Ask yourself three questions:
- Can you demonstrate that all cashiers have completed a PCI security awareness training upon hire and at least annually?
- Can you demonstrate that each employee has read and signed your company PCI security policy and procedures?
- Can you demonstrate that all remote access users incorporate secure two-factor authentication?
If you cannot answer yes to all three questions, then you are not PCI compliant.
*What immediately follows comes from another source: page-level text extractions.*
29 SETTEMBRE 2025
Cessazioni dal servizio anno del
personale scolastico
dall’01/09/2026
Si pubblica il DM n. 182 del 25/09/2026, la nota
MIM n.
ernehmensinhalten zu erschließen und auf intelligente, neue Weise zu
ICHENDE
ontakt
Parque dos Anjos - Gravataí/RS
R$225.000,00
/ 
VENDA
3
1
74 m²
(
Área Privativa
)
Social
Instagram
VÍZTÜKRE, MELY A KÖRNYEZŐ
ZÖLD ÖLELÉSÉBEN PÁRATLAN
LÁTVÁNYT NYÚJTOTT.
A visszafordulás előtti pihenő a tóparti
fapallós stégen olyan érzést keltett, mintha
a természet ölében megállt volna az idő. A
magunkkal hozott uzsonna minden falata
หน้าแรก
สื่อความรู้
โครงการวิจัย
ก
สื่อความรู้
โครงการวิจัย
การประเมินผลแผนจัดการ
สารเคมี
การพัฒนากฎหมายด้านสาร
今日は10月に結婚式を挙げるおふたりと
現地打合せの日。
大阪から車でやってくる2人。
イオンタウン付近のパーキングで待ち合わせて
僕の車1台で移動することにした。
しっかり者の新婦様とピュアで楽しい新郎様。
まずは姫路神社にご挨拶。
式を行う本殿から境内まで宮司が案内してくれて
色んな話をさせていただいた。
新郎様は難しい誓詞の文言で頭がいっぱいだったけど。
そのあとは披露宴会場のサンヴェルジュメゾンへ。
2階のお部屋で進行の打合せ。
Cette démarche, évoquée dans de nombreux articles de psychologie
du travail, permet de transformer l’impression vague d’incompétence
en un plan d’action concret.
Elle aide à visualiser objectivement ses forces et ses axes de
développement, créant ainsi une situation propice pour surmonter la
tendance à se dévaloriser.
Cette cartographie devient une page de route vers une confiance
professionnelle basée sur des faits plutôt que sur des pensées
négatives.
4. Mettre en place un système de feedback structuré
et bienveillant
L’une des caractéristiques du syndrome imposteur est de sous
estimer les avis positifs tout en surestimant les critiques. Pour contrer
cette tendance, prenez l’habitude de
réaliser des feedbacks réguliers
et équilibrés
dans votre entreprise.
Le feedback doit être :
Answering these three questions is typically enough to determine that PCI compliance has not been achieved. However, becoming PCI compliant requires much more than answering these three questions. The full list of PCI Data Security Standard requirements is comprised of six broad goals with 12 requirements and dozens of sub-requirements.
PCI DSS Goals
- Build and maintain a secure network
- Protect cardholder data
- Maintain a vulnerability management program
- Implement strong access control measures
- Regularly monitor and test networks
- Maintain information security policy
Our approach to PCI compliance support:
With the sheer volume and technical complexity of PCI DSS, becoming PCI compliant is beyond the reach of most Level 4 merchants. They are focused on running their business and do not have the time, expertise and resources to implement the required measures. This business challenge is at the heart of our approach to PCI compliance. We are committed to ensuring that you use our powerful tools and technology to become compliant. We roll up our sleeves and work with merchants, step-by-step, until they become PCI compliant. Corporate franchisors work with NuArx to develop customized programs for their franchise locations. NuArx measures and reports on compliance levels across the brand.